Using the records below, copy exactly the part that opens with the line holding "onderscheidende vormgeving. Met deze" and closes with the line holding "appuntamento elettorale nelle", minus the pictures.

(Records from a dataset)
***
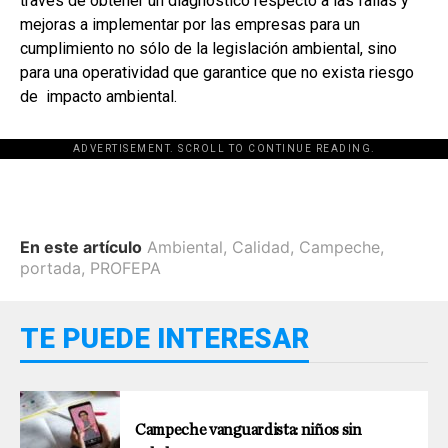
través de obtener un diagnóstico respecto a las fallas y
mejoras a implementar por las empresas para un
cumplimiento no sólo de la legislación ambiental, sino
para una operatividad que garantice que no exista riesgo
de impacto ambiental.
ADVERTISEMENT. SCROLL TO CONTINUE READING.
En este artículo
Ambiental
,
Calidad
,
Campeche
,
portada
,
PROFEPA
TE PUEDE INTERESAR
Campeche vanguardista: niños sin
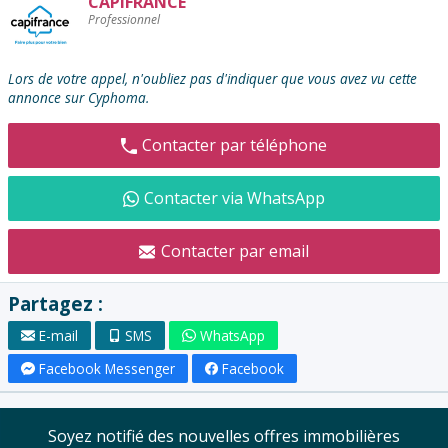
CAPIFRANCE
Contacter
Professionnel
l'annonceur
:
Lors de votre appel, n'oubliez pas d'indiquer que vous avez vu cette
annonce sur Cyphoma.
Contacter par téléphone
Contacter via WhatsApp
Contacter par email
Partagez :
E-mail
SMS
WhatsApp
Facebook Messenger
Facebook
Soyez notifié des nouvelles offres immobilières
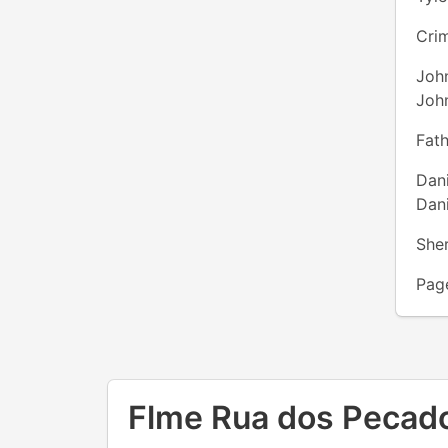
Cri
Joh
Joh
Fat
Dan
Dan
Sher
Page
Flme Rua dos Pecado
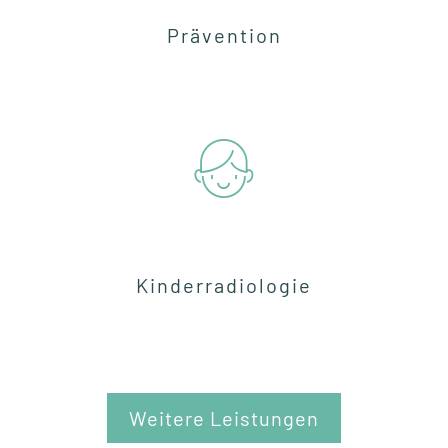
Prävention
Kinderradiologie
Weitere Leistungen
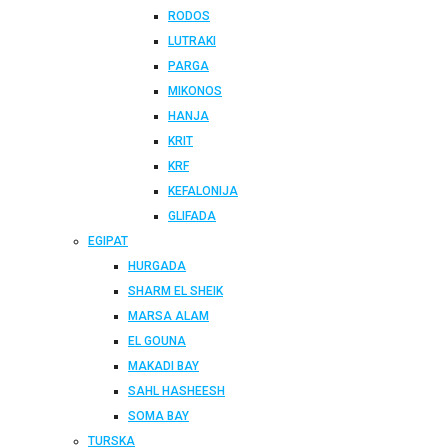
RODOS
LUTRAKI
PARGA
MIKONOS
HANJA
KRIT
KRF
KEFALONIJA
GLIFADA
EGIPAT
HURGADA
SHARM EL SHEIK
MARSA ALAM
EL GOUNA
MAKADI BAY
SAHL HASHEESH
SOMA BAY
TURSKA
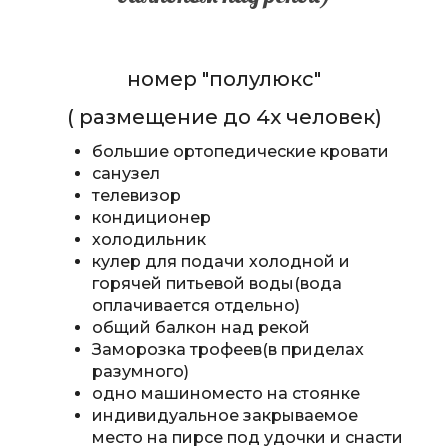
номер "полулюкс"
( размещение до 4х человек)
большие ортопедические кровати
санузел
телевизор
кондиционер
холодильник
кулер для подачи холодной и
горячей питьевой воды(вода
оплачивается отдельно)
общий балкон над рекой
Заморозка трофеев(в приделах
разумного)
одно машиноместо на стоянке
индивидуальное закрываемое
место на пирсе под удочки и снасти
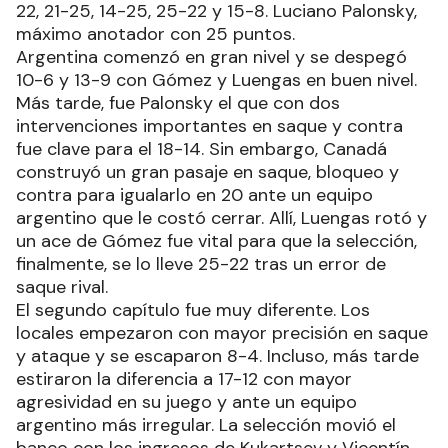
22, 21-25, 14-25, 25-22 y 15-8. Luciano Palonsky,
máximo anotador con 25 puntos.
Argentina comenzó en gran nivel y se despegó
10-6 y 13-9 con Gómez y Luengas en buen nivel.
Más tarde, fue Palonsky el que con dos
intervenciones importantes en saque y contra
fue clave para el 18-14. Sin embargo, Canadá
construyó un gran pasaje en saque, bloqueo y
contra para igualarlo en 20 ante un equipo
argentino que le costó cerrar. Allí, Luengas rotó y
un ace de Gómez fue vital para que la selección,
finalmente, se lo lleve 25-22 tras un error de
saque rival.
El segundo capítulo fue muy diferente. Los
locales empezaron con mayor precisión en saque
y ataque y se escaparon 8-4. Incluso, más tarde
estiraron la diferencia a 17-12 con mayor
agresividad en su juego y ante un equipo
argentino más irregular. La selección movió el
banco con los ingresos de Kukartsev y Vicentín,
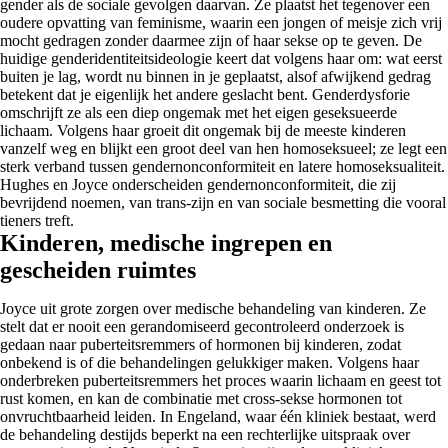
gender als de sociale gevolgen daarvan. Ze plaatst het tegenover een
oudere opvatting van feminisme, waarin een jongen of meisje zich vrij
mocht gedragen zonder daarmee zijn of haar sekse op te geven. De
huidige genderidentiteitsideologie keert dat volgens haar om: wat eerst
buiten je lag, wordt nu binnen in je geplaatst, alsof afwijkend gedrag
betekent dat je eigenlijk het andere geslacht bent. Genderdysforie
omschrijft ze als een diep ongemak met het eigen geseksueerde
lichaam. Volgens haar groeit dit ongemak bij de meeste kinderen
vanzelf weg en blijkt een groot deel van hen homoseksueel; ze legt een
sterk verband tussen gendernonconformiteit en latere homoseksualiteit.
Hughes en Joyce onderscheiden gendernonconformiteit, die zij
bevrijdend noemen, van trans-zijn en van sociale besmetting die vooral
tieners treft.
Kinderen, medische ingrepen en
gescheiden ruimtes
Joyce uit grote zorgen over medische behandeling van kinderen. Ze
stelt dat er nooit een gerandomiseerd gecontroleerd onderzoek is
gedaan naar puberteitsremmers of hormonen bij kinderen, zodat
onbekend is of die behandelingen gelukkiger maken. Volgens haar
onderbreken puberteitsremmers het proces waarin lichaam en geest tot
rust komen, en kan de combinatie met cross-sekse hormonen tot
onvruchtbaarheid leiden. In Engeland, waar één kliniek bestaat, werd
de behandeling destijds beperkt na een rechterlijke uitspraak over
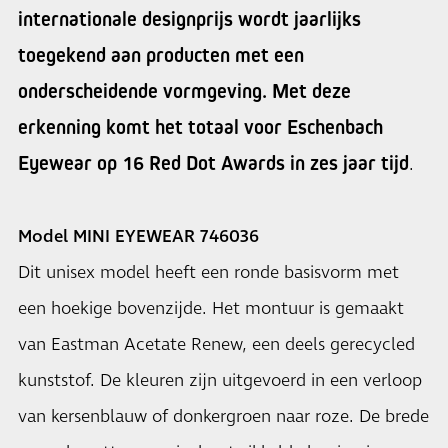
internationale designprijs wordt jaarlijks
toegekend aan producten met een
onderscheidende vormgeving. Met deze
erkenning komt het totaal voor Eschenbach
Eyewear op 16 Red Dot Awards in zes jaar tijd
.
Model MINI EYEWEAR 746036
Dit unisex model heeft een ronde basisvorm met
een hoekige bovenzijde. Het montuur is gemaakt
van Eastman Acetate Renew, een deels gerecycled
kunststof. De kleuren zijn uitgevoerd in een verloop
van kersenblauw of donkergroen naar roze. De brede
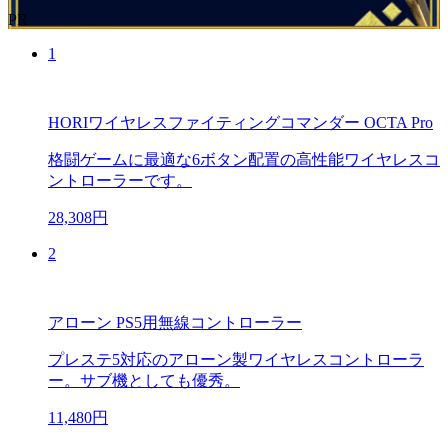
PR
1
HORIワイヤレスファイティングコマンダー OCTA Pro
格闘ゲームに最適な6ボタン配置の高性能ワイヤレスコ
ントローラーです。
28,308円
2
アローン PS5用無線コントローラー
プレステ5対応のアローン製ワイヤレスコントローラ
ー。サブ機としても優秀。
11,480円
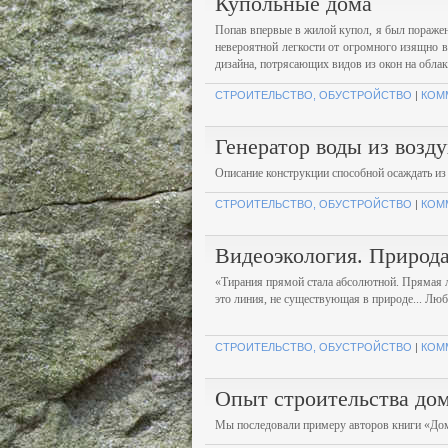
Купольные дома
Попав впервые в жилой купол, я был пораже
невероятной легкости от огромного изящно в
дизайна, потрясающих видов из окон на облака 
СТРОИТЕЛЬСТВО, ОБУСТРОЙСТВО
|
КОМ
Генератор воды из возду
Описание конструкции способной осаждать из
СТРОИТЕЛЬСТВО, ОБУСТРОЙСТВО
|
КОМ
Видеоэкология. Природа
«Тирания прямой стала абсолютной. Прямая л
это линия, не существующая в природе... Лю
СТРОИТЕЛЬСТВО, ОБУСТРОЙСТВО
|
КОМ
Опыт строительства дом
Мы последовали примеру авторов книги «Дом 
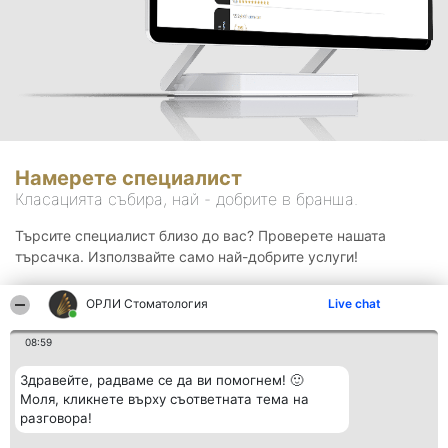
Намерете специалист
Класацията събира, най - добрите в бранша.
Търсите специалист близо до вас? Проверете нашата
търсачка. Използвайте само най-добрите услуги!
ОРЛИ Стоматология
Live chat
Търсене
08:59
Здравейте, радваме се да ви помогнем! 🙂
Моля, кликнете върху съответната тема на
разговора!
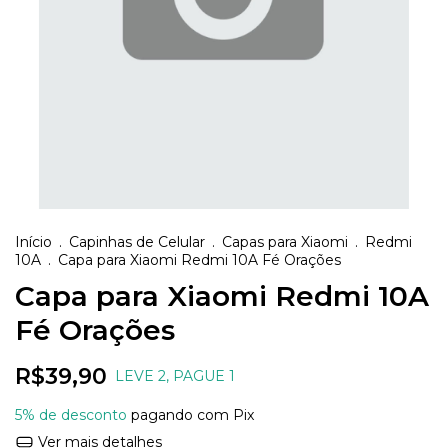
Início
.
Capinhas de Celular
.
Capas para Xiaomi
.
Redmi
10A
.
Capa para Xiaomi Redmi 10A Fé Orações
Capa para Xiaomi Redmi 10A
Fé Orações
R$39,90
LEVE 2, PAGUE 1
5% de desconto
pagando com Pix
Ver mais detalhes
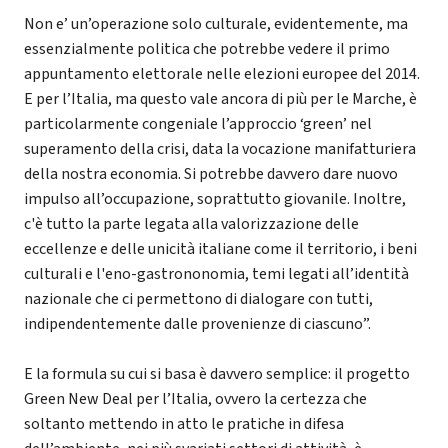
Non e’ un’operazione solo culturale, evidentemente, ma
essenzialmente politica che potrebbe vedere il primo
appuntamento elettorale nelle elezioni europee del 2014.
E per l’Italia, ma questo vale ancora di più per le Marche, è
particolarmente congeniale l’approccio ‘green’ nel
superamento della crisi, data la vocazione manifatturiera
della nostra economia. Si potrebbe davvero dare nuovo
impulso all’occupazione, soprattutto giovanile. Inoltre,
c'è tutto la parte legata alla valorizzazione delle
eccellenze e delle unicità italiane come il territorio, i beni
culturali e l'eno-gastrononomia, temi legati all’identità
nazionale che ci permettono di dialogare con tutti,
indipendentemente dalle provenienze di ciascuno”.
E la formula su cui si basa è davvero semplice: il progetto
Green New Deal per l’Italia, ovvero la certezza che
soltanto mettendo in atto le pratiche in difesa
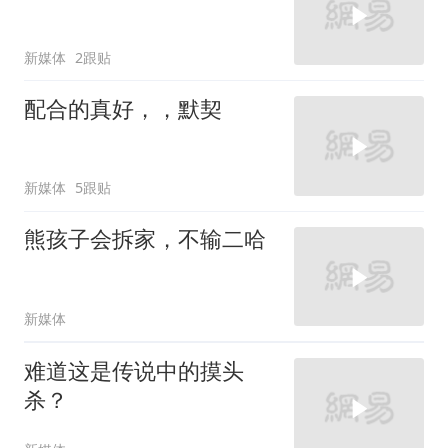
新媒体
2跟贴
配合的真好，，默契
新媒体
5跟贴
熊孩子会拆家，不输二哈
新媒体
难道这是传说中的摸头
杀？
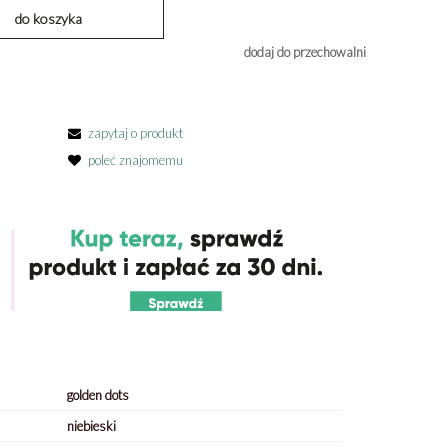
do koszyka
dodaj do przechowalni
zapytaj o produkt
poleć znajomemu
golden dots
niebieski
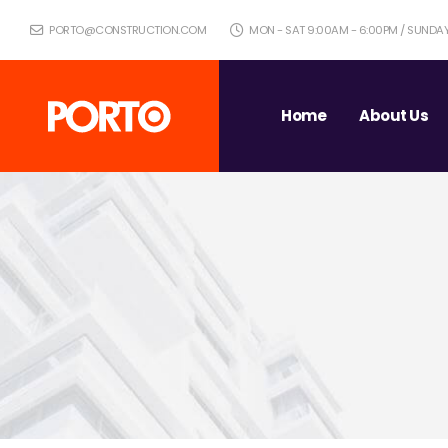
PORTO@CONSTRUCTION.COM
MON - SAT 9:00AM - 6:00PM / SUNDA
Home
About Us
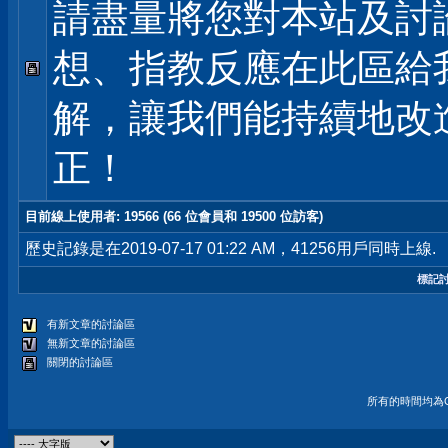
請盡量將您對本站及討
想、指教反應在此區給
解，讓我們能持續地改
正！
目前線上使用者
: 19566 (66 位會員和 19500 位訪客)
歷史記錄是在2019-07-17 01:22 AM，41256用戶同時上線.
標記
有新文章的討論區
無新文章的討論區
關閉的討論區
所有的時間均為G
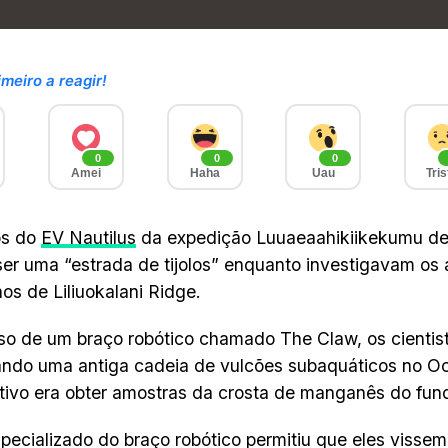
imeiro a reagir!
0
0
0
Amei
Haha
Uau
Tris
os do
EV Nautilus
da expedição Luuaeaahikiikekumu de
ser uma “estrada de tijolos” enquanto investigavam os
os de Liliuokalani Ridge.
o de um braço robótico chamado The Claw, os cientis
ndo uma antiga cadeia de vulcões subaquáticos no Oc
tivo era obter amostras da crosta de manganês do fun
pecializado do braço robótico permitiu que eles visse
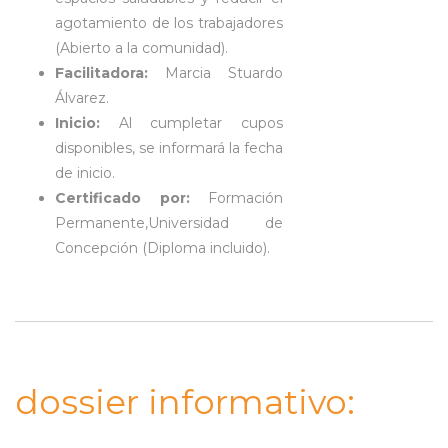
agotamiento de los trabajadores
(Abierto a la comunidad).
Facilitadora:
Marcia Stuardo
Álvarez.
Inicio:
Al cumpletar cupos
disponibles, se informará la fecha
de inicio.
Certificado por:
Formación
Permanente,Universidad de
Concepción (Diploma incluido).
dossier informativo:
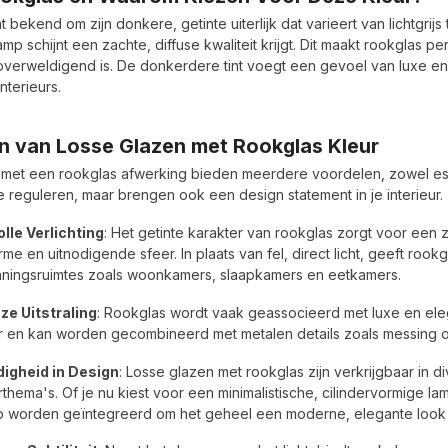
 bekend om zijn donkere, getinte uiterlijk dat varieert van lichtgrijs t
mp schijnt een zachte, diffuse kwaliteit krijgt. Dit maakt rookglas p
of overweldigend is. De donkerdere tint voegt een gevoel van luxe e
interieurs.
n van Losse Glazen met Rookglas Kleur
met een rookglas afwerking bieden meerdere voordelen, zowel esthe
 te reguleren, maar brengen ook een design statement in je interieur.
lle Verlichting
: Het getinte karakter van rookglas zorgt voor een z
me en uitnodigende sfeer. In plaats van fel, direct licht, geeft rookg
ningsruimtes zoals woonkamers, slaapkamers en eetkamers.
ze Uitstraling
: Rookglas wordt vaak geassocieerd met luxe en eleg
ur en kan worden gecombineerd met metalen details zoals messing of z
digheid in Design
: Losse glazen met rookglas zijn verkrijgbaar in 
urthema's. Of je nu kiest voor een minimalistische, cilindervormige 
 worden geïntegreerd om het geheel een moderne, elegante look 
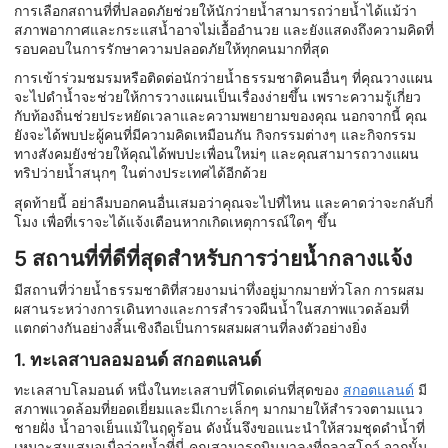
การเลือกสถานที่ที่ปลอดภัยช่วยให้นักว่ายน้ำสามารถว่ายน้ำได้แม้ว่า
สภาพอากาศและกระแสน้ำอาจไม่เอื้ออำนวย และยังแสดงถึงความคิดที่
รอบคอบในการรักษาความปลอดภัยให้ทุกคนมากที่สุด
การเข้าร่วมชมรมหรือติดต่อนักว่ายน้ำธรรมชาติคนอื่นๆ ที่คุณวางแผน
จะไปดำน้ำจะช่วยให้การวางแผนเป็นเรื่องง่ายขึ้น เพราะความรู้เกี่ยว
กับท้องถิ่นช่วยประหยัดเวลาและความพยายามของคุณ นอกจากนี้ คุณ
ยังจะได้พบปะผู้คนที่มีความคิดเหมือนกัน กิจกรรมต่างๆ และกิจกรรม
ทางสังคมยังช่วยให้คุณได้พบปะเพื่อนใหม่ๆ และคุณสามารถวางแผน
ทริปว่ายน้ำสนุกๆ ในต่างประเทศได้อีกด้วย
สุดท้ายนี้ อย่าลืมบอกคนอื่นเสมอว่าคุณจะไปที่ไหน และคาดว่าจะกลับกี่
โมง เพื่อที่เราจะได้แจ้งเตือนหากเกิดเหตุการณ์ใดๆ ขึ้น
5 สถานที่ที่ดีที่สุดสำหรับการว่ายน้ำกลางแจ้ง
มีสถานที่ว่ายน้ำธรรมชาติที่สวยงามน่าทึ่งอยู่มากมายทั่วโลก การผสม
ผสานระหว่างการเดินทางและการสำรวจผืนน้ำในสภาพแวดล้อมที่
แตกต่างกันอย่างสิ้นเชิงถือเป็นการผสมผสานที่ลงตัวอย่างยิ่ง
1. ทะเลสาบลอมอนด์ สกอตแลนด์
ทะเลสาบโลมอนด์ หนึ่งในทะเลสาบที่โดดเด่นที่สุดของ
สกอตแลนด์
มี
สภาพแวดล้อมที่ยอดเยี่ยมและมีเกาะเล็กๆ มากมายให้สำรวจตามแนว
ชายฝั่ง น้ำอาจเย็นแม้ในฤดูร้อน ดังนั้นจึงขอแนะนำให้สวมชุดดำน้ำที่
เหมาะสมเสมอเมื่อว่ายน้ำที่นี่ คุณสามารถบินมาลงที่กลาสโกว์ จากนั้น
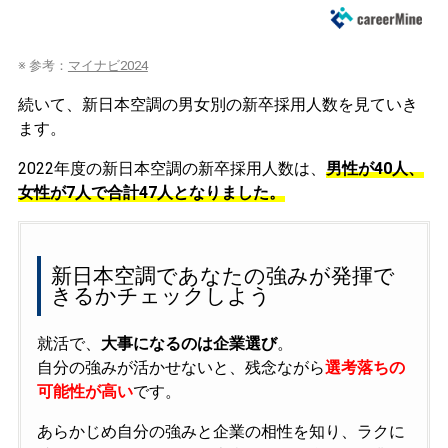
※ 参考：
マイナビ2024
続いて、新日本空調の男女別の新卒採用人数を見ていき
ます。
2022年度の新日本空調の新卒採用人数は、
男性が40人、
女性が7人で合計47人となりました。
新日本空調であなたの強みが発揮で
きるかチェックしよう
就活で、
大事になるのは企業選び
。
自分の強みが活かせないと、残念ながら
選考落ちの
可能性が高い
です。
あらかじめ自分の強みと企業の相性を知り、ラクに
***
__SOLUTION FOR THIS TASK__:
onderscheidende vormgeving. Met deze
erkenning komt het totaal voor Eschenbach
Eyewear op 16 Red Dot Awards in zes jaar tijd
.
Model MINI EYEWEAR 746036
Dit unisex model heeft een ronde basisvorm met
een hoekige bovenzijde. Het montuur is gemaakt
van Eastman Acetate Renew, een deels gerecycled
kunststof. De kleuren zijn uitgevoerd in een verloop
van kersenblauw of donkergroen naar roze. De brede
PR
1
HORIワイヤレスファイティングコマンダー OCTA Pro
格闘ゲームに最適な6ボタン配置の高性能ワイヤレスコ
ントローラーです。
28,308円
2
アローン PS5用無線コントローラー
プレステ5対応のアローン製ワイヤレスコントローラ
ー。サブ機としても優秀。
11,480円
Купольные дома
Попав впервые в жилой купол, я был пораже
невероятной легкости от огромного изящно в
дизайна, потрясающих видов из окон на облака 
СТРОИТЕЛЬСТВО, ОБУСТРОЙСТВО
|
КОМ
Генератор воды из возду
Описание конструкции способной осаждать из
СТРОИТЕЛЬСТВО, ОБУСТРОЙСТВО
|
КОМ
Видеоэкология. Природа
«Тирания прямой стала абсолютной. Прямая л
это линия, не существующая в природе... Лю
СТРОИТЕЛЬСТВО, ОБУСТРОЙСТВО
|
КОМ
Опыт строительства дом
Мы последовали примеру авторов книги «Дом 
Намерете специалист
Класацията събира, най - добрите в бранша.
Търсите специалист близо до вас? Проверете нашата
търсачка. Използвайте само най-добрите услуги!
ОРЛИ Стоматология
Live chat
Търсене
08:59
Здравейте, радваме се да ви помогнем! 🙂
Моля, кликнете върху съответната тема на
разговора!
Início
.
Capinhas de Celular
.
Capas para Xiaomi
.
Redmi
10A
.
Capa para Xiaomi Redmi 10A Fé Orações
Capa para Xiaomi Redmi 10A
Fé Orações
R$39,90
LEVE 2, PAGUE 1
5% de desconto
pagando com Pix
Ver mais detalhes
Non e’ un’operazione solo culturale, evidentemente, ma
essenzialmente politica che potrebbe vedere il primo
appuntamento elettorale nelle elezioni europee del 2014.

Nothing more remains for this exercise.